スピンドクターと映画製作者が事実を捏造する



 原作はラリー・バインハートが1993年に発表した"American Hero"という小説。映画化にあたってはまずヒラリー・ヘンキンが脚本執筆し、次にピューリッツァー賞受賞の脚本家デヴィッド・マメットが腕を振るう過程で、内容は原作から大きく変化を遂げた。ちなみにヘンキン&マメットは本作でアカデミー賞にノミネートされている。

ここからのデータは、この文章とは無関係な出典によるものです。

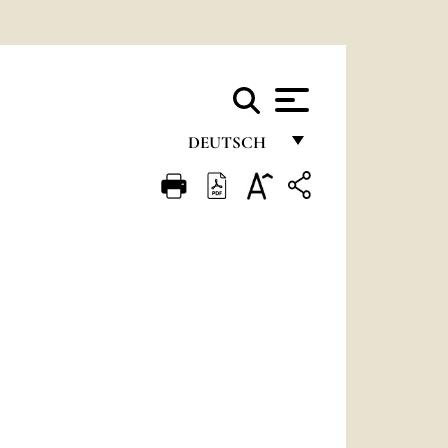
DEUTSCH
FRANÇAIS
ENGLISH
ITALIANO
PORTUGUÊS
ESPAÑOL
DEUTSCH
POLSKI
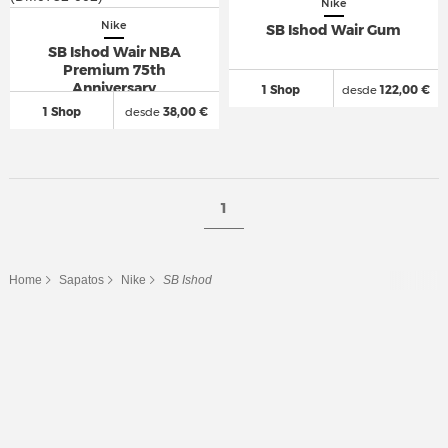
Nike
Nike
SB Ishod Wair Gum
SB Ishod Wair NBA
Premium 75th
Anniversary
1 Shop
desde
122,00 €
1 Shop
desde
38,00 €
1
Home
Sapatos
Nike
SB Ishod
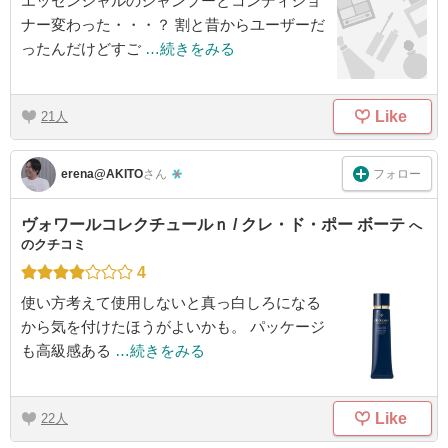
エッセンシャルのシャンプーとコンディショ
ナー変わった・・・？ 割と昔からユーザーだ
ったんだけどすご
…続きをみる
Like
21
フォロー
erena@AKITO
さん
ヴォワールコレクチュールｎ / クレ・ド・ポー ボーテ
へ
のクチコミ
4
使い方考えて使用しないと真っ白しろになる
から気を付けたほうがよいかも。 パッケージ
も高級感ある
…続きをみる
Like
22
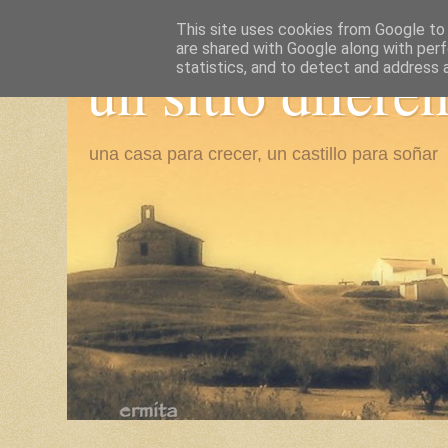
This site uses cookies from Google to d
are shared with Google along with perf
un sitio difere
statistics, and to detect and address 
una casa para crecer, un castillo para soñar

 本作はまず「ワグ・ザ・ドッグ」というタイトルへの言及から始まり、「なぜ犬は尻尾を振るのか?それは犬が尻尾よりも賢いから。もし尻尾の方が賢ければ、尻尾が犬を振るだろう」という説明書きが続く。どうやらその言葉には「さほど重要でないもの(尻尾)が重要なもの(犬)に取って代わる」という意味が込められているらしい。


 物語の舞台は、大統領選もいよいよ佳境に差し掛かったアメリカ。この4年周期の最も大事な頃合いに現職大統領のセックス・スキャンダルが浮上し、明日には新聞ですっぱ抜かれて国民の知るところになるという。となると選挙の敗北は免れない。

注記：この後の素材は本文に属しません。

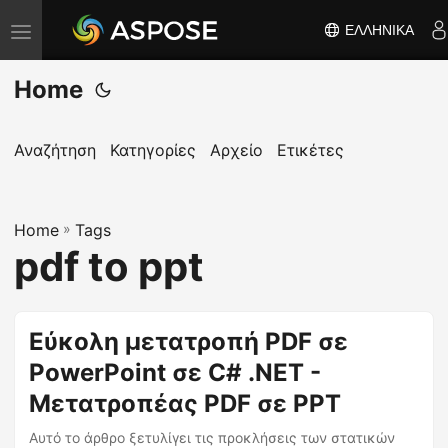
ΕΛΛΗΝΙΚΆ
Ε
ν
Home
α
λ
λ
Αναζήτηση
Κατηγορίες
Αρχείο
Ετικέτες
α
γ
Home
ή
»
Tags
pdf to ppt
π
λ
ο
Εύκολη μετατροπή PDF σε
ή
PowerPoint σε C# .NET -
γ
η
Μετατροπέας PDF σε PPT
σ
Αυτό το άρθρο ξετυλίγει τις προκλήσεις των στατικών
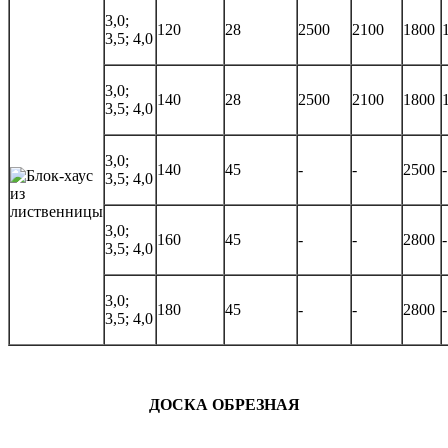
3,0;
120
28
2500
2100
1800
3,5; 4,0
3,0;
140
28
2500
2100
1800
3,5; 4,0
3,0;
140
45
-
-
2500
-
3,5; 4,0
3,0;
160
45
-
-
2800
-
3,5; 4,0
3,0;
180
45
-
-
2800
-
3,5; 4,0
ДОСКА ОБРЕЗНАЯ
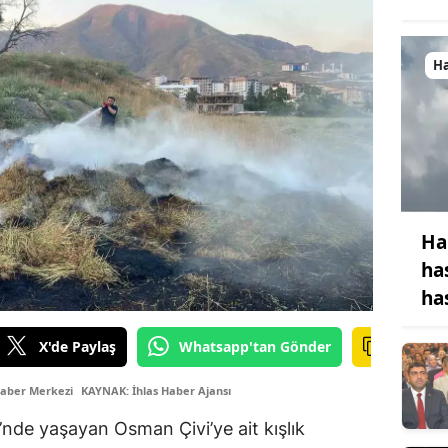
H
Ha
ha
ha
X'de Paylaş
Whatsapp'tan Gönder
Haber Merkezi
KAYNAK: İhlas Haber Ajansı
’nde yaşayan Osman Çivi’ye ait kışlık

 そんな最悪の事態に対処すべく、ホワイトハウスの職員たちは夜な夜な「あの男」を出迎える。過去にもいくつもの難題を陰で解決してきたベテランの揉み消し屋(デ・ニーロ)である。限られたメンバーにのみ打ち明けられたスキャンダルの詳細にいっさい動じることなく、余裕の表情すら浮かべた彼は、官邸スタッフに次々と対処法を指示。その上で、この一件から国民の目を反らすべく「映画業界の力を借りる」という案を思いつく。すぐさま敏腕の映画プロデューサー(ホフマン)に協力を求め、フェイクの紛争をでっち上げるというプロジェクトが始動していき・・・。